• **What you need to do**
From the listing below, please restate exactly the lines beginning at the one with "like diarrhea, vomiting, and weight loss but" and ending at the one with "Promise Walk Home", both included, and skip the pictures.
:: Working data
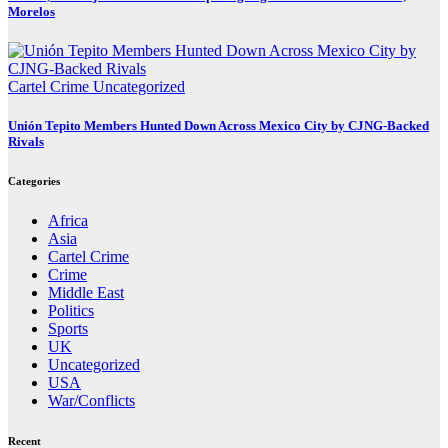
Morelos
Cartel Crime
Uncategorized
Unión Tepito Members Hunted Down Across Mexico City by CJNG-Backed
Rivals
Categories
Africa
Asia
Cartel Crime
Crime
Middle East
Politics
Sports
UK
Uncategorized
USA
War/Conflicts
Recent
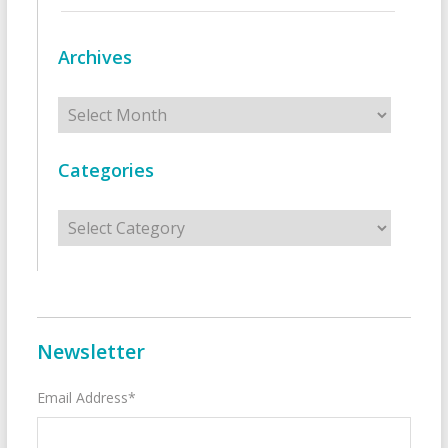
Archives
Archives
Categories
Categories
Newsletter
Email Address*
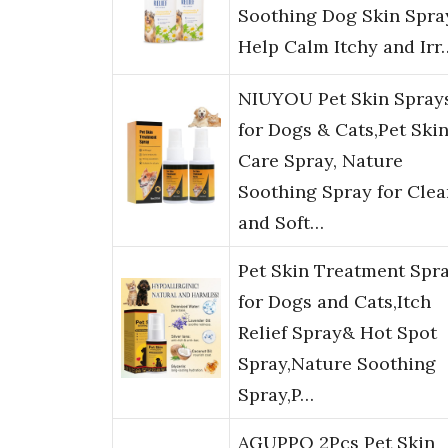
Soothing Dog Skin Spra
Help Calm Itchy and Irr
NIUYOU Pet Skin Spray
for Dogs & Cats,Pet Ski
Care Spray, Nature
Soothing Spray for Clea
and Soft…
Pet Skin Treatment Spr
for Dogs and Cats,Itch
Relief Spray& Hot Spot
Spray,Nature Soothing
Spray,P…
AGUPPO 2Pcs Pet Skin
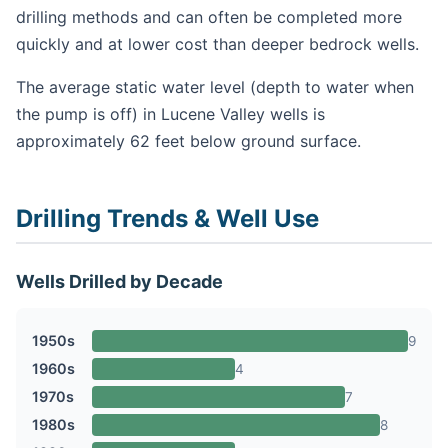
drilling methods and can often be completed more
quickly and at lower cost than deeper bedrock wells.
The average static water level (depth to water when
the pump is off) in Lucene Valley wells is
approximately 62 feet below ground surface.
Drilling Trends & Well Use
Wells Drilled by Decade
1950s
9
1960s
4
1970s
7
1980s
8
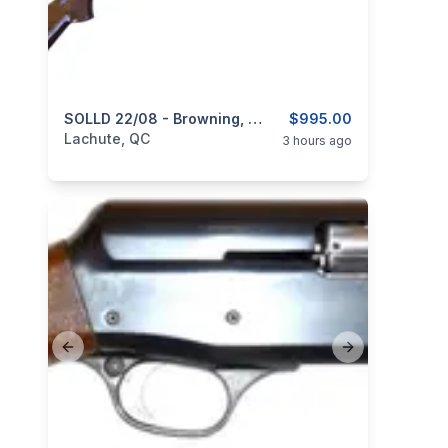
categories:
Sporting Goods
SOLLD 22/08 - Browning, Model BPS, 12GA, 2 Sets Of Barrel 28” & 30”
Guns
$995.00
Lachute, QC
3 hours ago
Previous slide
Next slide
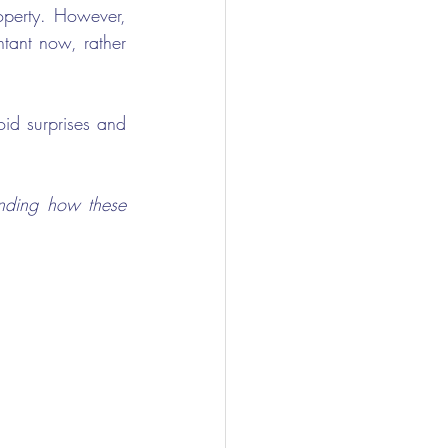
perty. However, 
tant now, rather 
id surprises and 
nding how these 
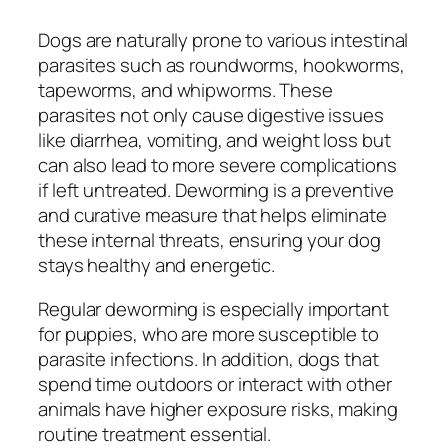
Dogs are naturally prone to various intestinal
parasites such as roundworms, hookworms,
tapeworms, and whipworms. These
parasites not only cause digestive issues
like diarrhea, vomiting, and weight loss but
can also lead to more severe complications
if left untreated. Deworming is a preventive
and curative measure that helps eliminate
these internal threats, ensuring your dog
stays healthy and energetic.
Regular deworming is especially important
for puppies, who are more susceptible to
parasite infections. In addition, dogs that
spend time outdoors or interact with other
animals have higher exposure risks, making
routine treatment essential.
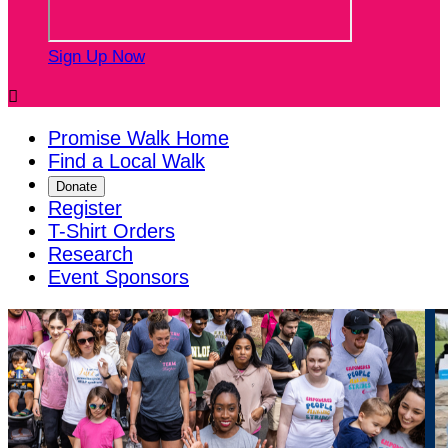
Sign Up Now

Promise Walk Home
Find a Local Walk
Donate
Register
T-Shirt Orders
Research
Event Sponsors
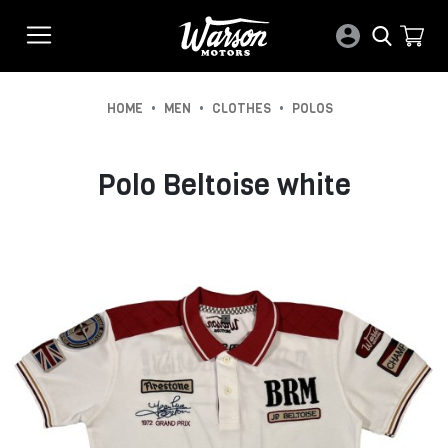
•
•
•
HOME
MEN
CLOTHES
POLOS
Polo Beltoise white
::::
:: Working data
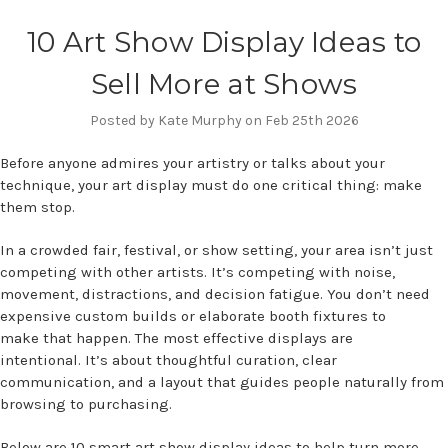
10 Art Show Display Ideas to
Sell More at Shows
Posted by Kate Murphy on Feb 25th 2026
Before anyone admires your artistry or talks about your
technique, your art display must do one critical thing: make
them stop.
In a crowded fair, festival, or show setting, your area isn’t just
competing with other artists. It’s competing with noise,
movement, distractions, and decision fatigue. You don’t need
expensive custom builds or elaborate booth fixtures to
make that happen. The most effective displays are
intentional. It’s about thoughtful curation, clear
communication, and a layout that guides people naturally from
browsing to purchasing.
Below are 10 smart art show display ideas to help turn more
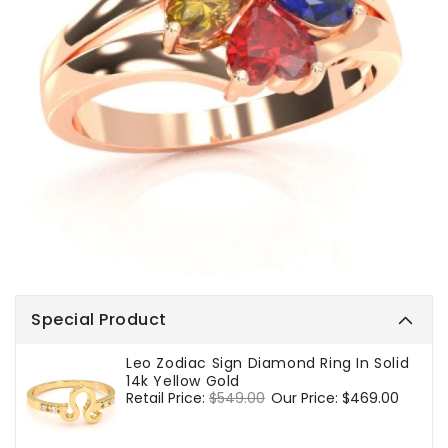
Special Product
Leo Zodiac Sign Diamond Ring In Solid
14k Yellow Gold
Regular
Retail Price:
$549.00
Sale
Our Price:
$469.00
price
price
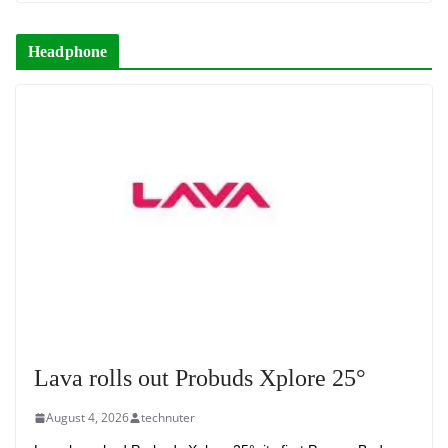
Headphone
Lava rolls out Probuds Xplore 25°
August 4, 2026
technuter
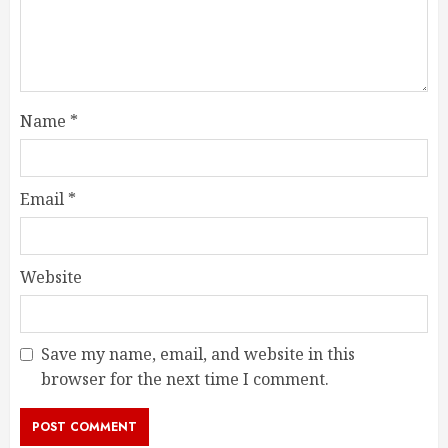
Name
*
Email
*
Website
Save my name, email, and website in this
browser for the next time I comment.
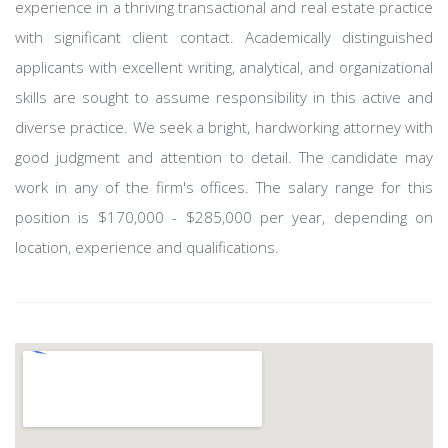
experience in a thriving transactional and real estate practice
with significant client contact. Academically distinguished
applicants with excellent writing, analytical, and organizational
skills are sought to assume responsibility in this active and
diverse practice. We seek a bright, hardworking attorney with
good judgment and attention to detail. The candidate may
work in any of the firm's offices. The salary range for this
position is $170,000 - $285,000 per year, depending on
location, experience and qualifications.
::::
• **Completed task**
like diarrhea, vomiting, and weight loss but
can also lead to more severe complications
if left untreated. Deworming is a preventive
and curative measure that helps eliminate
these internal threats, ensuring your dog
stays healthy and energetic.
Regular deworming is especially important
for puppies, who are more susceptible to
parasite infections. In addition, dogs that
spend time outdoors or interact with other
animals have higher exposure risks, making
routine treatment essential.
Sign Up Now

Promise Walk Home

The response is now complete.